Le fait que la Grèce, berceau mythologique de l’Europe, soit l’épicentre de la crise de la dette relève moins d’un clin d’œil que d’une ruse de l’histoire. Une occasion en tout cas, avant de se débarrasser éventuellement du problème grec, de comprendre la dynamique historique dans laquelle nous sommes pris.
Voici trente ans, portée par les théories économiques néolibérales affirmant que l’Etat était le problème, pas la solution, la révolution conservatrice menée par Margaret Thatcher et Ronald Reagan visa à réduire la capacité d’intervention de l’Etat, en baissant les impôts et en creusant délibérément la dette. Finalement, on est fondé à se demander si la crise que traversent nos pays riches, avant d’être financière ou économique, n’est pas d’abord celle de la solidarité.

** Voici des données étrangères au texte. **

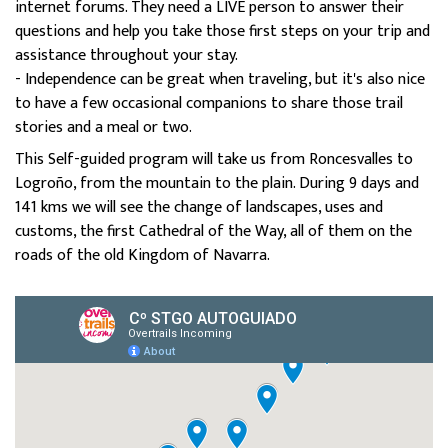
internet forums. They need a LIVE person to answer their
questions and help you take those first steps on your trip and
assistance throughout your stay.
- Independence can be great when traveling, but it's also nice
to have a few occasional companions to share those trail
stories and a meal or two.
This Self-guided program will take us from Roncesvalles to
Logroño, from the mountain to the plain. During 9 days and
141 kms we will see the change of landscapes, uses and
customs, the first Cathedral of the Way, all of them on the
roads of the old Kingdom of Navarra.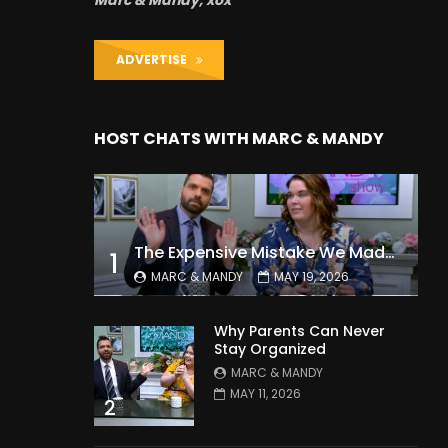
Marc & Mandy, xox
ADVERTISE
HOST CHATS WITH MARC & MANDY
The Expensive Mistake We Made With Our Kids
1
MARC & MANDY
MAY 19, 2026
Why Parents Can Never
Stay Organized
MARC & MANDY
MAY 11, 2026
2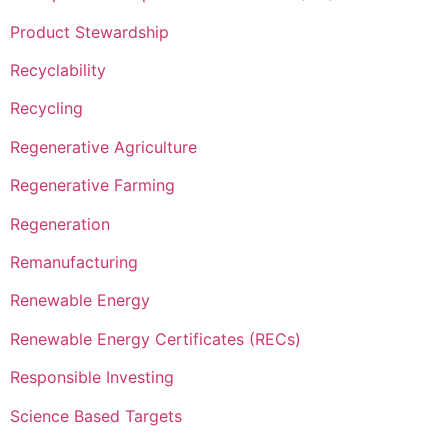
Product Stewardship
Recyclability
Recycling
Regenerative Agriculture
Regenerative Farming
Regeneration
Remanufacturing
Renewable Energy
Renewable Energy Certificates (RECs)
Responsible Investing
Science Based Targets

Dans son livre The Audacity of Hope, le candidat Obama s’arrêtait sur le «tumulte des années 60», inauguré par la lutte pour les droits civiques des Noirs. Dans la brèche alors ouverte dans l’ordre social américain, allaient s’engouffrer – génératrices de désordre, de provocations et de violences – les manifestations contre la guerre du Vietnam et les revendications d’un nombre croissant d’«intrus» : «Féministes, Latinos, hippies, Black Panthers, mères subsistant grâce aux allocations sociales, homosexuels, […] tous exigeant une place à table et une part du gâteau.» Des affirmations nouvelles qui, accompagnées du parfum sulfureux de la contre-culture (sexe, drogue…), finirent par être interprétées comme autant d’attaques contre les valeurs de l’Amérique traditionnelle : «La famille, la religion, le drapeau, et, pour certains au moins, les privilèges des Blancs.»

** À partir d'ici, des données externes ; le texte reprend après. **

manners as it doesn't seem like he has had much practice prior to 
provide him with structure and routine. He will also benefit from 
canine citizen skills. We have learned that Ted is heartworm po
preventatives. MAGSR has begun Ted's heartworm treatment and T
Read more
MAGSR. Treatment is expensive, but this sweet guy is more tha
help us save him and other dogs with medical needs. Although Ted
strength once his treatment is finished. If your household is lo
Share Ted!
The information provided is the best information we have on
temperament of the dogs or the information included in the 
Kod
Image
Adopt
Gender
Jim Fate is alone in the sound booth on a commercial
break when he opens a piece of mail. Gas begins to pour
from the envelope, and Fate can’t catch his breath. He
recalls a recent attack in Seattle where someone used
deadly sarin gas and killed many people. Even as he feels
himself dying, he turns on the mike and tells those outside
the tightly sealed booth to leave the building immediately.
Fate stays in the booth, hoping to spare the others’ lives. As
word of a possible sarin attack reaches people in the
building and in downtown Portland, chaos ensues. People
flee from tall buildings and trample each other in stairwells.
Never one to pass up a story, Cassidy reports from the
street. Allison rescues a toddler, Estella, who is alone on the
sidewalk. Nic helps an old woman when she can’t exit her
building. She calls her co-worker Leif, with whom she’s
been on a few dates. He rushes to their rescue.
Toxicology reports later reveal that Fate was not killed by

«Les privilèges des Blancs»… Ce fut bien là le changement le plus considérable : un élargissement du corps social américain, qui dut alors pleinement intégrer ses minorités, dont l’immense minorité noire jusque-là insondablement méprisée. Le jeu des solidarités économiques et sociales à l’intérieur du pays s’en trouvait transformé. Avant, quand on acceptait de voir une part de ses revenus redistribuée, c’était d’une certaine façon entre vieilles connaissances blanches. Désormais au sein de la Great Society lancée en 1964 par le président Johnson, il fallait partager avec des «personnes colorées» et toute une faune improbable…

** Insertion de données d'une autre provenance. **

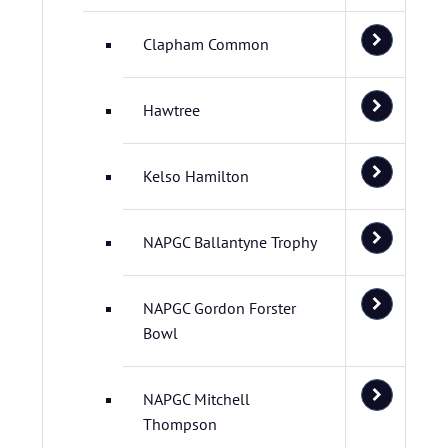
Clapham Common
Hawtree
Kelso Hamilton
NAPGC Ballantyne Trophy
NAPGC Gordon Forster
Bowl
NAPGC Mitchell
Thompson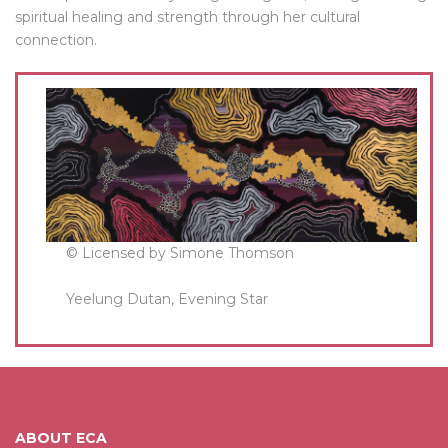
spiritual healing and strength through her cultural
connection.
© Licensed by Simone Thomson
Yeelung Dutan, Evening Star
ABOUT ECA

Une nouvelle ligne de fracture politique se dessinait, qui n’allait pas tarder à se prolonger de l’autre côté de l’Atlantique. Dans une Europe post-coloniale qui s’était ouverte à l’immigration économique, la figure de l’«étranger indésirable» émergea progressivement, contribuant ici aussi à nourrir la défiance vis-à-vis des mécanismes redistributifs, favorisant la diffusion d’un discours de plus en plus dur envers les «assistés». En réalité, dans beaucoup de pays européens, le terrain était prêt pour des politiques antifiscalistes.
Il faut donc inverser la relation de causalité. Ce n’est pas parce qu’il y a la crise qu’on se replie sur sa communauté, comme pour se protéger. Mais c’est parce que la communauté majoritaire – «blanche» – s’est repliée sur elle-même qu’il y a cette crise.
La grande force du candidat Obama – et la raison de l’immense espoir qu’il avait suscité en 2008 – était sa capacité à remettre au centre du débat l’enjeu de la solidarité. Si son discours de Philadelphie a tant marqué les esprits, c’est qu’il assumait et abordait enfin frontalement la question multiculturelle. Au-delà du symbole progressiste que pouvait représenter son élection, il semblait enfin en mesure de dénouer «quelque chose», de lever des peurs ou inhibitions. Il disposait du soutien populaire indispensable pour entreprendre des réformes ambitieuses. Mais quel type de réformes ?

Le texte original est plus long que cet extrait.